Start to finish, write out the entries exactly, leaving the pictures aside.

——————

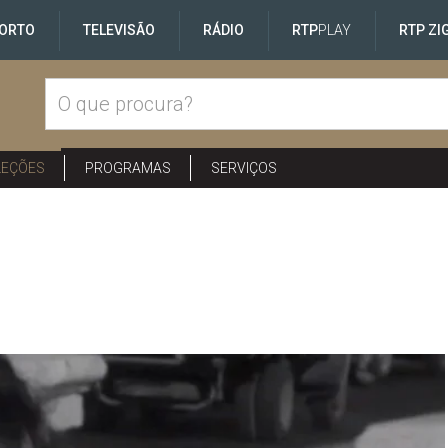
ORTO
TELEVISÃO
RÁDIO
RTP
PLAY
RTP ZI
LEÇÕES
PROGRAMAS
SERVIÇOS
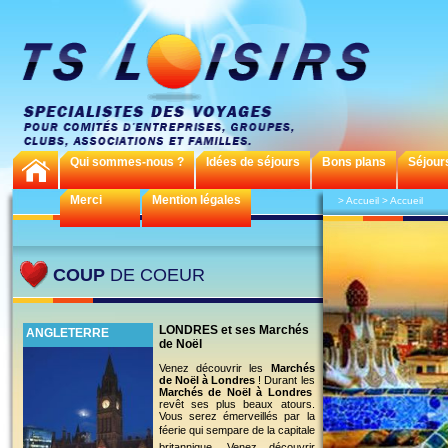
Qui sommes-nous ?
Idées de séjours
Bons plans
Séjour
Merci
Mention légales
>
Accueil
>
Accueil
COUP
DE COEUR
LONDRES et ses Marchés
ANGLETERRE
de Noël
Venez découvrir les
Marchés
de Noël à Londres
! Durant les
Marchés de Noël à Londres
revêt ses plus beaux atours.
Vous serez émerveillés par la
féerie qui sempare de la capitale
britannique. Venez découvrir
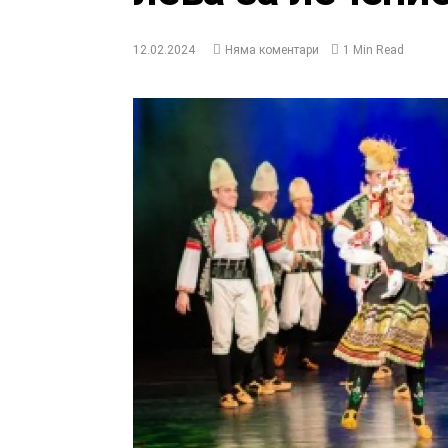
12.02.2024
Няма коментари
1 Min Read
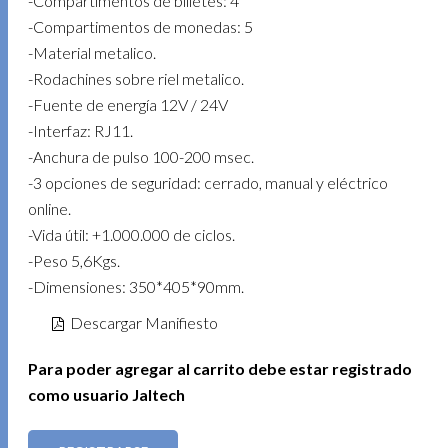
-Compartimentos de billetes: 4
-Compartimentos de monedas: 5
-Material metalico.
-Rodachines sobre riel metalico.
-Fuente de energía 12V / 24V
-Interfaz: RJ11.
-Anchura de pulso 100-200 msec.
-3 opciones de seguridad: cerrado, manual y eléctrico
online.
-Vida útil: +1.000.000 de ciclos.
-Peso 5,6Kgs.
-Dimensiones: 350*405*90mm.
Descargar Manifiesto
Para poder agregar al carrito debe estar registrado
como usuario Jaltech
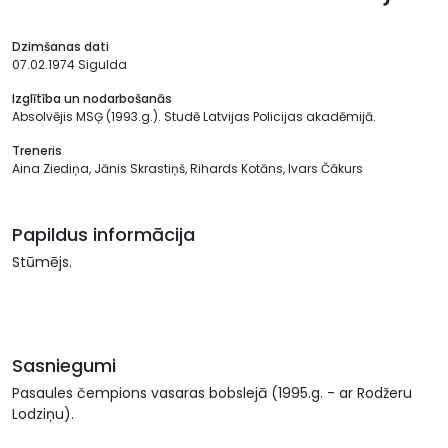
Dzimšanas dati
07.02.1974 Sigulda
Izglītība un nodarbošanās
Absolvējis MSĢ (1993.g.). Studē Latvijas Policijas akadēmijā.
Treneris
Aina Ziediņa, Jānis Skrastiņš, Rihards Kotāns, Ivars Čākurs
Papildus informācija
Stūmējs.
Sasniegumi
Pasaules čempions vasaras bobslejā (1995.g. - ar Rodžeru
Lodziņu).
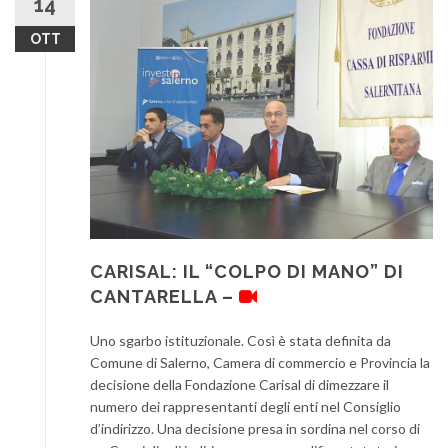
14
OTT
CARISAL: IL “COLPO DI MANO” DI
CANTARELLA –
Uno sgarbo istituzionale. Così è stata definita da
Comune di Salerno, Camera di commercio e Provincia la
decisione della Fondazione Carisal di dimezzare il
numero dei rappresentanti degli enti nel Consiglio
d’indirizzo. Una decisione presa in sordina nel corso di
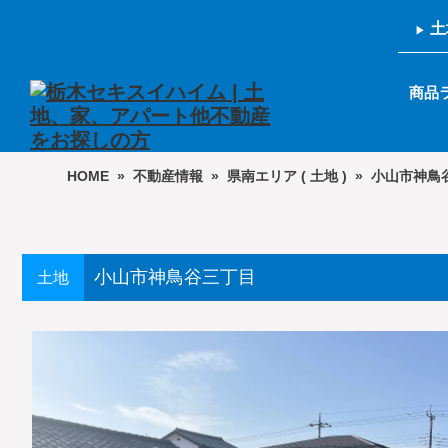
土
商品
HOME
»
不動産情報
»
県南エリア ( 土地 )
»
小山市神鳥
小山市神鳥谷三丁目
土地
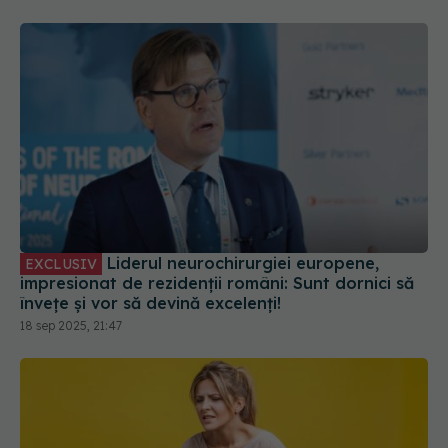
Liderul neurochirurgiei europene,
EXCLUSIV
impresionat de rezidenții români: Sunt dornici să
învețe și vor să devină excelenți!
18 sep 2025, 21:47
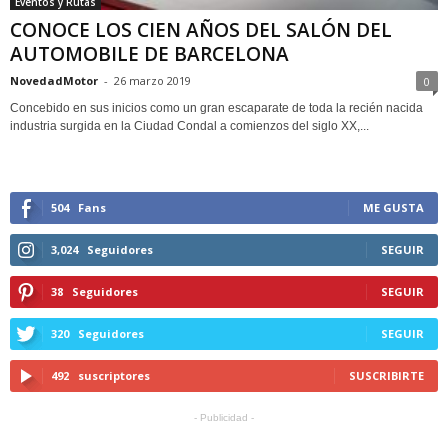
Eventos y Rutas
CONOCE LOS CIEN AÑOS DEL SALÓN DEL
AUTOMOBILE DE BARCELONA
NovedadMotor
-
26 marzo 2019
0
Concebido en sus inicios como un gran escaparate de toda la recién nacida
industria surgida en la Ciudad Condal a comienzos del siglo XX,...
504
Fans
ME GUSTA
3,024
Seguidores
SEGUIR
38
Seguidores
SEGUIR
320
Seguidores
SEGUIR
492
suscriptores
SUSCRIBIRTE
- Publicidad -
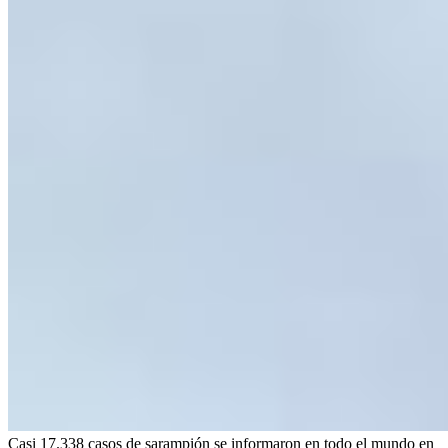
Casi 17.338 casos de sarampión se informaron en todo el mundo en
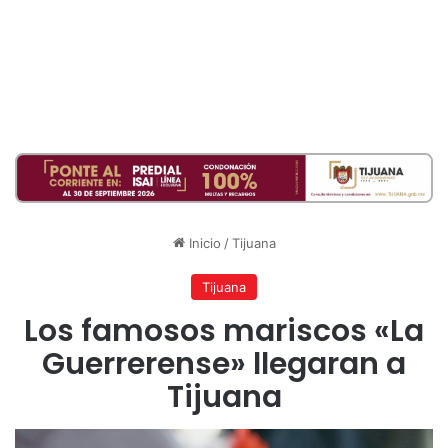
Inicio
/
Tijuana
Tijuana
Los famosos mariscos «La
Guerrerense» llegaran a
Tijuana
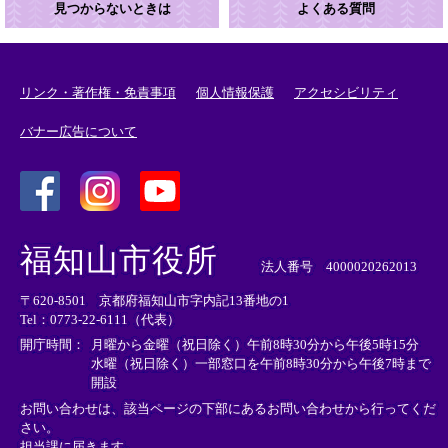
見つからないときは
よくある質問
リンク・著作権・免責事項
個人情報保護
アクセシビリティ
バナー広告について
＜
＜
＜
外
外
外
福知山市役所
部
部
部
法人番号 4000020262013
リ
リ
リ
〒620-8501 京都府福知山市字内記13番地の1
ン
ン
ン
Tel：0773-22-6111（代表）
ク
ク
ク
＞
＞
＞
開庁時間：
月曜から金曜（祝日除く）午前8時30分から午後5時15分
水曜（祝日除く）一部窓口を午前8時30分から午後7時まで
開設
お問い合わせは、該当ページの下部にあるお問い合わせから行ってくだ
さい。
担当課に届きます。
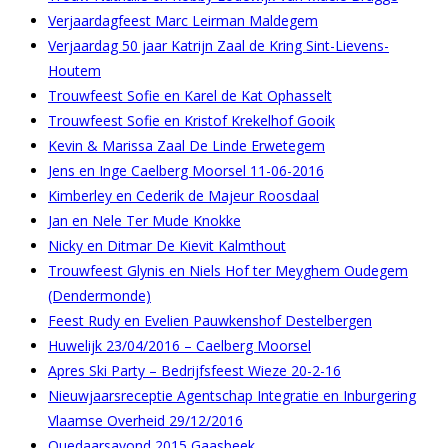
Verjaardagfeest Marc Leirman Maldegem
Verjaardag 50 jaar Katrijn Zaal de Kring Sint-Lievens-
Houtem
Trouwfeest Sofie en Karel de Kat Ophasselt
Trouwfeest Sofie en Kristof Krekelhof Gooik
Kevin & Marissa Zaal De Linde Erwetegem
Jens en Inge Caelberg Moorsel 11-06-2016
Kimberley en Cederik de Majeur Roosdaal
Jan en Nele Ter Mude Knokke
Nicky en Ditmar De Kievit Kalmthout
Trouwfeest Glynis en Niels Hof ter Meyghem Oudegem
(Dendermonde)
Feest Rudy en Evelien Pauwkenshof Destelbergen
Huwelijk 23/04/2016 – Caelberg Moorsel
Apres Ski Party – Bedrijfsfeest Wieze 20-2-16
Nieuwjaarsreceptie Agentschap Integratie en Inburgering
Vlaamse Overheid 29/12/2016
Ouedaarsavond 2015 Gaasbeek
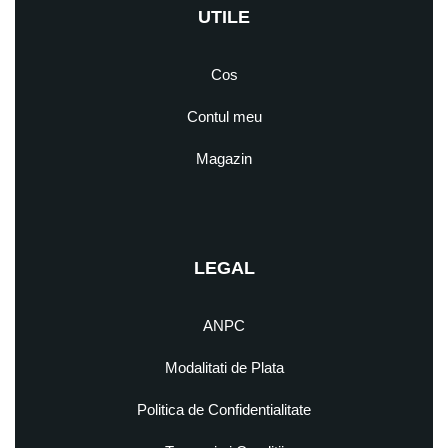
UTILE
Cos
Contul meu
Magazin
LEGAL
ANPC
Modalitati de Plata
Politica de Confidentialitate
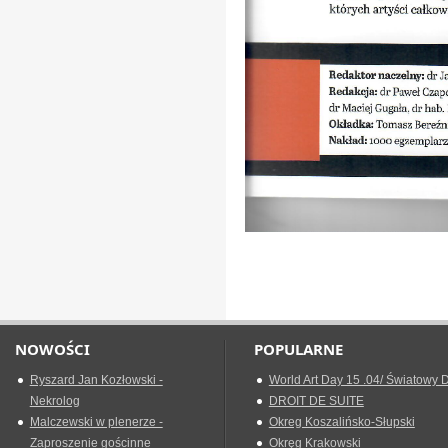
NOWOŚCI
POPULARNE
Ryszard Jan Kozłowski -
World Art Day 15 .04/ Światowy D
Nekrolog
DROIT DE SUITE
Malczewski w plenerze -
Okreg Koszalińsko-Słupski
Zaproszenie gościnne
Okręg Krakowski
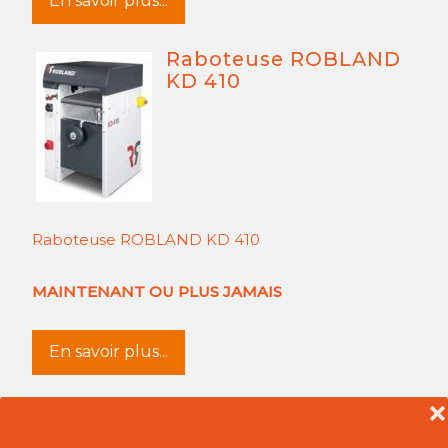
En savoir plus...
Raboteuse ROBLAND
KD 410
Raboteuse ROBLAND KD 410
MAINTENANT OU PLUS JAMAIS
En savoir plus...
❌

——————

Your solution
ORTO
TELEVISÃO
RÁDIO
RTP
PLAY
RTP ZI
LEÇÕES
PROGRAMAS
SERVIÇOS
Qui sommes-nous ?
Idées de séjours
Bons plans
Séjour
Merci
Mention légales
>
Accueil
>
Accueil
COUP
DE COEUR
LONDRES et ses Marchés
ANGLETERRE
de Noël
Venez découvrir les
Marchés
de Noël à Londres
! Durant les
Marchés de Noël à Londres
revêt ses plus beaux atours.
Vous serez émerveillés par la
féerie qui sempare de la capitale
britannique. Venez découvrir
12.02.2024
Няма коментари
1 Min Read
-Compartimentos de billetes: 4
-Compartimentos de monedas: 5
-Material metalico.
-Rodachines sobre riel metalico.
-Fuente de energía 12V / 24V
-Interfaz: RJ11.
-Anchura de pulso 100-200 msec.
-3 opciones de seguridad: cerrado, manual y eléctrico
online.
-Vida útil: +1.000.000 de ciclos.
-Peso 5,6Kgs.
-Dimensiones: 350*405*90mm.
Descargar Manifiesto
Para poder agregar al carrito debe estar registrado
como usuario Jaltech
Dzimšanas dati
07.02.1974 Sigulda
Izglītība un nodarbošanās
Absolvējis MSĢ (1993.g.). Studē Latvijas Policijas akadēmijā.
Treneris
Aina Ziediņa, Jānis Skrastiņš, Rihards Kotāns, Ivars Čākurs
Papildus informācija
Stūmējs.
Sasniegumi
Pasaules čempions vasaras bobslejā (1995.g. - ar Rodžeru
Lodziņu).
14
OTT
CARISAL: IL “COLPO DI MANO” DI
CANTARELLA –
Uno sgarbo istituzionale. Così è stata definita da
Comune di Salerno, Camera di commercio e Provincia la
decisione della Fondazione Carisal di dimezzare il
numero dei rappresentanti degli enti nel Consiglio
d’indirizzo. Una decisione presa in sordina nel corso di
土
商品
HOME
»
不動産情報
»
県南エリア ( 土地 )
»
小山市神鳥
小山市神鳥谷三丁目
土地
Liderul neurochirurgiei europene,
EXCLUSIV
impresionat de rezidenții români: Sunt dornici să
învețe și vor să devină excelenți!
18 sep 2025, 21:47
Eventos y Rutas
CONOCE LOS CIEN AÑOS DEL SALÓN DEL
AUTOMOBILE DE BARCELONA
NovedadMotor
-
26 marzo 2019
0
Concebido en sus inicios como un gran escaparate de toda la recién nacida
industria surgida en la Ciudad Condal a comienzos del siglo XX,...
504
Fans
ME GUSTA
3,024
Seguidores
SEGUIR
38
Seguidores
SEGUIR
320
Seguidores
SEGUIR
492
suscriptores
SUSCRIBIRTE
- Publicidad -
Casi 17.338 casos de sarampión se informaron en todo el mundo en
Inicio
/
Tijuana
Tijuana
Los famosos mariscos «La
Guerrerense» llegaran a
Tijuana
見つからないときは
よくある質問
リンク・著作権・免責事項
個人情報保護
アクセシビリティ
バナー広告について
＜
＜
＜
外
外
外
福知山市役所
部
部
部
法人番号 4000020262013
リ
リ
リ
〒620-8501 京都府福知山市字内記13番地の1
ン
ン
ン
Tel：0773-22-6111（代表）
ク
ク
ク
＞
＞
＞
開庁時間：
月曜から金曜（祝日除く）午前8時30分から午後5時15分
水曜（祝日除く）一部窓口を午前8時30分から午後7時まで
開設
お問い合わせは、該当ページの下部にあるお問い合わせから行ってくだ
さい。
担当課に届きます。
Verjaardagfeest Marc Leirman Maldegem
Verjaardag 50 jaar Katrijn Zaal de Kring Sint-Lievens-
Houtem
Trouwfeest Sofie en Karel de Kat Ophasselt
Trouwfeest Sofie en Kristof Krekelhof Gooik
Kevin & Marissa Zaal De Linde Erwetegem
Jens en Inge Caelberg Moorsel 11-06-2016
Kimberley en Cederik de Majeur Roosdaal
Jan en Nele Ter Mude Knokke
Nicky en Ditmar De Kievit Kalmthout
Trouwfeest Glynis en Niels Hof ter Meyghem Oudegem
(Dendermonde)
Feest Rudy en Evelien Pauwkenshof Destelbergen
Huwelijk 23/04/2016 – Caelberg Moorsel
Apres Ski Party – Bedrijfsfeest Wieze 20-2-16
Nieuwjaarsreceptie Agentschap Integratie en Inburgering
Vlaamse Overheid 29/12/2016
Ouedaarsavond 2015 Gaasbeek
UTILE
Cos
Contul meu
Magazin
LEGAL
ANPC
Modalitati de Plata
Politica de Confidentialitate
NOWOŚCI
POPULARNE
Ryszard Jan Kozłowski -
World Art Day 15 .04/ Światowy D
Nekrolog
DROIT DE SUITE
Malczewski w plenerze -
Okreg Koszalińsko-Słupski
Zaproszenie gościnne
Okręg Krakowski
En savoir plus...
Raboteuse ROBLAND
KD 410
Raboteuse ROBLAND KD 410
MAINTENANT OU PLUS JAMAIS
En savoir plus...
❌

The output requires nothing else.